EXERCISE MATERIALS:

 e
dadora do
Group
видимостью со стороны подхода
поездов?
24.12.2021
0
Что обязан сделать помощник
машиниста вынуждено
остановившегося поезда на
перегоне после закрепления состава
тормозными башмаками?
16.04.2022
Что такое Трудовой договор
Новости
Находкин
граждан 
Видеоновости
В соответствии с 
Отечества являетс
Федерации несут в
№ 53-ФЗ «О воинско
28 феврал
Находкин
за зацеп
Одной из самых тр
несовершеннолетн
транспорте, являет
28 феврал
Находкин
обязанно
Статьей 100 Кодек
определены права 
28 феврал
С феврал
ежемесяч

* * *

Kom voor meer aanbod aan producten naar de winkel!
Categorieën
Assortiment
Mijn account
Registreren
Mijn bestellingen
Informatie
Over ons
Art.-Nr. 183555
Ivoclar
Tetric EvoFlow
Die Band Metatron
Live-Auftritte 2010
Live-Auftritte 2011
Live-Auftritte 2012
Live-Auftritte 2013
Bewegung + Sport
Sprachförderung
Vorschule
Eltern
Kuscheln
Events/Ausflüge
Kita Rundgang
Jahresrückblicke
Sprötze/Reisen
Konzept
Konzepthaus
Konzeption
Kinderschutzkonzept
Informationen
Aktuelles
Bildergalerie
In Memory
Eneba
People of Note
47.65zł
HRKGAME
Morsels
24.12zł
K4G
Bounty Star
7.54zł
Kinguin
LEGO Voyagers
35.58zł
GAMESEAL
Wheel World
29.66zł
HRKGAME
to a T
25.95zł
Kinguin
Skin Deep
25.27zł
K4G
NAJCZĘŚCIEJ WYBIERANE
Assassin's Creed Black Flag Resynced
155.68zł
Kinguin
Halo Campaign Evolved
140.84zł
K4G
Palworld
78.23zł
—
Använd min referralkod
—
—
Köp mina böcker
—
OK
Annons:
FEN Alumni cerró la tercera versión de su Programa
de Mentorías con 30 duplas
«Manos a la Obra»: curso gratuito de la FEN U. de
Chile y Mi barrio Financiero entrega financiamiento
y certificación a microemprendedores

--

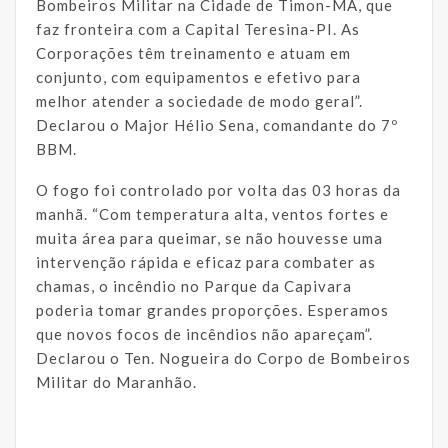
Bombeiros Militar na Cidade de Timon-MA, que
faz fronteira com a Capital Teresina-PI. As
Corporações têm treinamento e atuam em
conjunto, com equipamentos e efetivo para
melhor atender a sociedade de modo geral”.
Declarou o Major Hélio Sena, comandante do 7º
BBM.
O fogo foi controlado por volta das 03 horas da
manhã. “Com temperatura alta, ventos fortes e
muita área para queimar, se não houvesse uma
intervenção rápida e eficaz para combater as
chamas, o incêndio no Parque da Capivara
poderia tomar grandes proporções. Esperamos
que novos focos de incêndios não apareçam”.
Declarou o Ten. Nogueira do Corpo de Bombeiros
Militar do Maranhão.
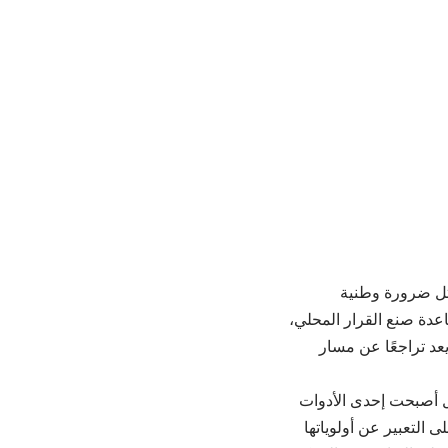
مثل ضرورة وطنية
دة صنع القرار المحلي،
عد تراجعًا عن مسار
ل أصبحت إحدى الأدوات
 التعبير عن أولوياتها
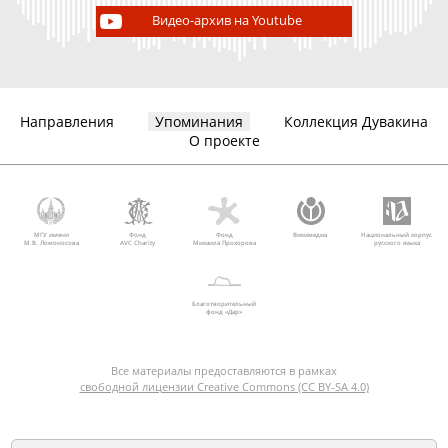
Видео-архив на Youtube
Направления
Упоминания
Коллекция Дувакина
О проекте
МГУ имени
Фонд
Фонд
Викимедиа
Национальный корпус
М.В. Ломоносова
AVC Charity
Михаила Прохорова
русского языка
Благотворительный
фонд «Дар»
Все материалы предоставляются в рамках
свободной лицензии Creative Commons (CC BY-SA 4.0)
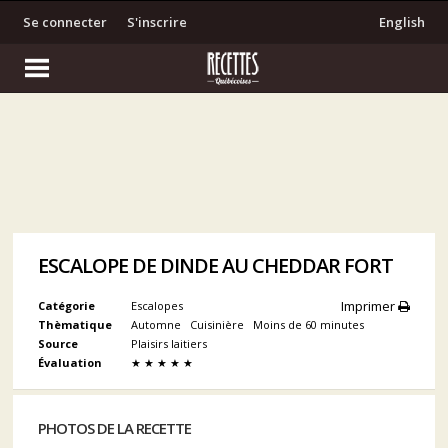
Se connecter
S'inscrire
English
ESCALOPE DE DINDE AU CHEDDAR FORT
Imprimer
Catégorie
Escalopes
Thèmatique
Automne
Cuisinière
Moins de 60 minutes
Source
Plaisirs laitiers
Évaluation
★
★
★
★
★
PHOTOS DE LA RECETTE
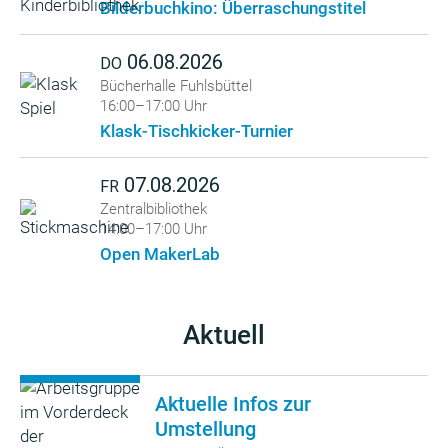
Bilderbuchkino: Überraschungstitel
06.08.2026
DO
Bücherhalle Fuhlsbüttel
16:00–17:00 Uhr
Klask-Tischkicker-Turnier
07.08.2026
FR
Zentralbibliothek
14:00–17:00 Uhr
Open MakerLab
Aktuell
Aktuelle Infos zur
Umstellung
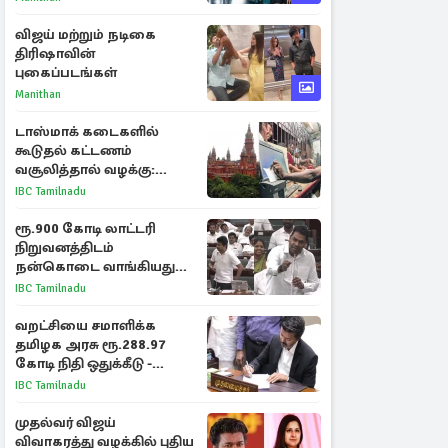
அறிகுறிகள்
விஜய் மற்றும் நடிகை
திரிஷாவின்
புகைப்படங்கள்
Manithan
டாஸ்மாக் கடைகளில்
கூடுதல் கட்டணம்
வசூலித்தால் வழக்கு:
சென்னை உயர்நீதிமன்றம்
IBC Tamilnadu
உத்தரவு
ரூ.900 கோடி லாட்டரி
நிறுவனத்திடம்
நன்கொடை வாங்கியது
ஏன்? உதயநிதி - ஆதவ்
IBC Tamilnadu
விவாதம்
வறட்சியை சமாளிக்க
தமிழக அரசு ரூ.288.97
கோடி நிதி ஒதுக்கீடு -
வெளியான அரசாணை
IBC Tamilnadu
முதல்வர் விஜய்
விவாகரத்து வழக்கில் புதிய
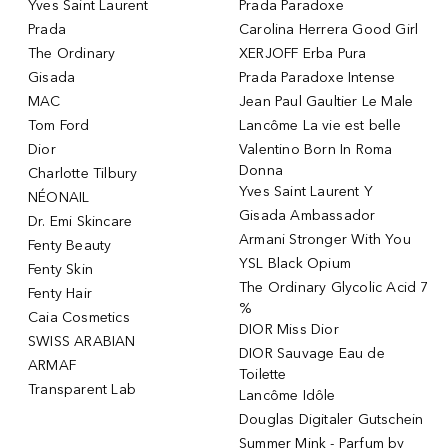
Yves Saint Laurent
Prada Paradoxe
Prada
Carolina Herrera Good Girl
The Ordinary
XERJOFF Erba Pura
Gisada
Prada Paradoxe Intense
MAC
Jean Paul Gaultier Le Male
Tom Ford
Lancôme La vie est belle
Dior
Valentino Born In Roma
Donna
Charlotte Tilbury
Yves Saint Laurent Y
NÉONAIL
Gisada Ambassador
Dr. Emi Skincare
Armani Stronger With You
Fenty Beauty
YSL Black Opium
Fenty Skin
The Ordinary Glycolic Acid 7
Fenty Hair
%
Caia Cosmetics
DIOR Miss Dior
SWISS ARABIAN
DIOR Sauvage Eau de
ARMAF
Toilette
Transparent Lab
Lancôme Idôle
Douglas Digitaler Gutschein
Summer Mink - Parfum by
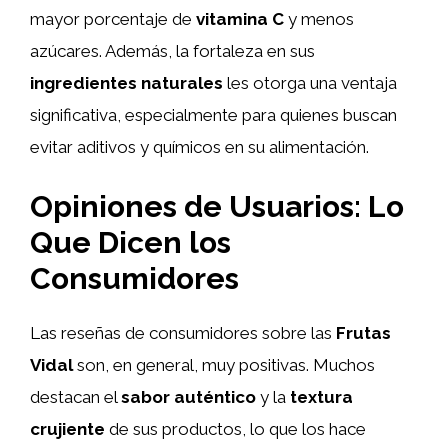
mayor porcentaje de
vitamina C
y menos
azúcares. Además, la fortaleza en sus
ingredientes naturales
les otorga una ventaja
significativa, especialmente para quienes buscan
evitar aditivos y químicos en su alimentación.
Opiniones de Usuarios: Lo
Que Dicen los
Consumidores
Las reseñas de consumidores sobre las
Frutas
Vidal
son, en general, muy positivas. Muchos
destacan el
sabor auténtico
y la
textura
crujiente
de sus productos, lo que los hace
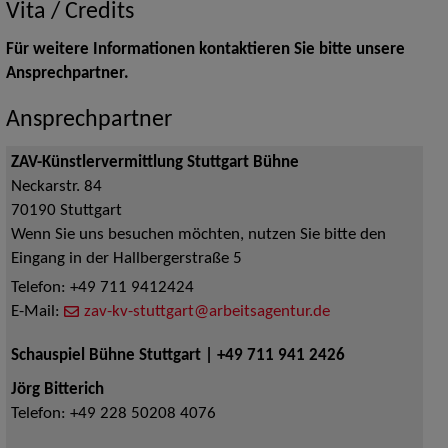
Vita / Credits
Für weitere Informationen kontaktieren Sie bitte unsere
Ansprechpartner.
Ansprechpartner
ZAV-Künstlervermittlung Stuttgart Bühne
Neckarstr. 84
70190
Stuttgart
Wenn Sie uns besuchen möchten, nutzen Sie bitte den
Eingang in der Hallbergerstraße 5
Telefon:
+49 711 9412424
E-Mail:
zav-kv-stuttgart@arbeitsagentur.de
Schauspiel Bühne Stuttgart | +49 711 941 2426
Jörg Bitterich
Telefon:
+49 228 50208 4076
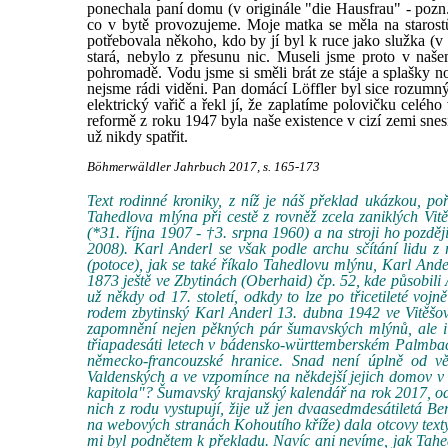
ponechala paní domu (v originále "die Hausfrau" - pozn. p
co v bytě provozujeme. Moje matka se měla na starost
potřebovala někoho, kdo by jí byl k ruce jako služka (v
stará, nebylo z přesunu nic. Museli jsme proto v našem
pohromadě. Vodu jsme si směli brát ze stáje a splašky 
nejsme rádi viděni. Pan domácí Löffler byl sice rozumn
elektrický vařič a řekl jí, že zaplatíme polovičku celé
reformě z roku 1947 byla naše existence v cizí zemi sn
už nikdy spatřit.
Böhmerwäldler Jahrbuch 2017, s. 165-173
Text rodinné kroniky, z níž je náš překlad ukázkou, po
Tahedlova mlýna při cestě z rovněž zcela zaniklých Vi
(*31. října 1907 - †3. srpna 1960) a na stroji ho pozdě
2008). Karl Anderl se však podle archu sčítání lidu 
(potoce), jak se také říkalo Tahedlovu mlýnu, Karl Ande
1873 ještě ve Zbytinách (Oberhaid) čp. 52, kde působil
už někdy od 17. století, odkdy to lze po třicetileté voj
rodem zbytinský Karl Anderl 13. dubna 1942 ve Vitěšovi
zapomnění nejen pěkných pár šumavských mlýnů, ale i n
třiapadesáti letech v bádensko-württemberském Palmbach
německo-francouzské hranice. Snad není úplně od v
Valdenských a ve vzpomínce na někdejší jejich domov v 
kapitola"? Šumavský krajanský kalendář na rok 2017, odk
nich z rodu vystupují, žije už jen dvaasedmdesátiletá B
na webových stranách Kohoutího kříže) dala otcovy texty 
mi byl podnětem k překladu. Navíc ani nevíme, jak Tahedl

TASK DETAILS: The copy should hold only the lines from the one with "sabor auténtico" through the one with "mi byl podnětem", exactly as they stand above. Leave out the pictures.

EXERCISE RESPONSE:
sabor auténtico
y la
textura
crujiente
de sus productos, lo que los hace
Vita / Credits
Für weitere Informationen kontaktieren Sie bitte unsere
Ansprechpartner.
Ansprechpartner
ZAV-Künstlervermittlung Stuttgart Bühne
Neckarstr. 84
70190
Stuttgart
Wenn Sie uns besuchen möchten, nutzen Sie bitte den
Eingang in der Hallbergerstraße 5
Telefon:
+49 711 9412424
E-Mail:
zav-kv-stuttgart@arbeitsagentur.de
Schauspiel Bühne Stuttgart | +49 711 941 2426
Jörg Bitterich
Telefon:
+49 228 50208 4076
ponechala paní domu (v originále "die Hausfrau" - pozn. p
co v bytě provozujeme. Moje matka se měla na starost
potřebovala někoho, kdo by jí byl k ruce jako služka (v
stará, nebylo z přesunu nic. Museli jsme proto v našem
pohromadě. Vodu jsme si směli brát ze stáje a splašky 
nejsme rádi viděni. Pan domácí Löffler byl sice rozumn
elektrický vařič a řekl jí, že zaplatíme polovičku celé
reformě z roku 1947 byla naše existence v cizí zemi sn
už nikdy spatřit.
Böhmerwäldler Jahrbuch 2017, s. 165-173
Text rodinné kroniky, z níž je náš překlad ukázkou, po
Tahedlova mlýna při cestě z rovněž zcela zaniklých Vi
(*31. října 1907 - †3. srpna 1960) a na stroji ho pozdě
2008). Karl Anderl se však podle archu sčítání lidu 
(potoce), jak se také říkalo Tahedlovu mlýnu, Karl Ande
1873 ještě ve Zbytinách (Oberhaid) čp. 52, kde působil
už někdy od 17. století, odkdy to lze po třicetileté voj
rodem zbytinský Karl Anderl 13. dubna 1942 ve Vitěšovi
zapomnění nejen pěkných pár šumavských mlýnů, ale i n
třiapadesáti letech v bádensko-württemberském Palmbach
německo-francouzské hranice. Snad není úplně od v
Valdenských a ve vzpomínce na někdejší jejich domov v 
kapitola"? Šumavský krajanský kalendář na rok 2017, odk
nich z rodu vystupují, žije už jen dvaasedmdesátiletá B
na webových stranách Kohoutího kříže) dala otcovy texty 
mi byl podnětem k překladu. Navíc ani nevíme, jak Tahedl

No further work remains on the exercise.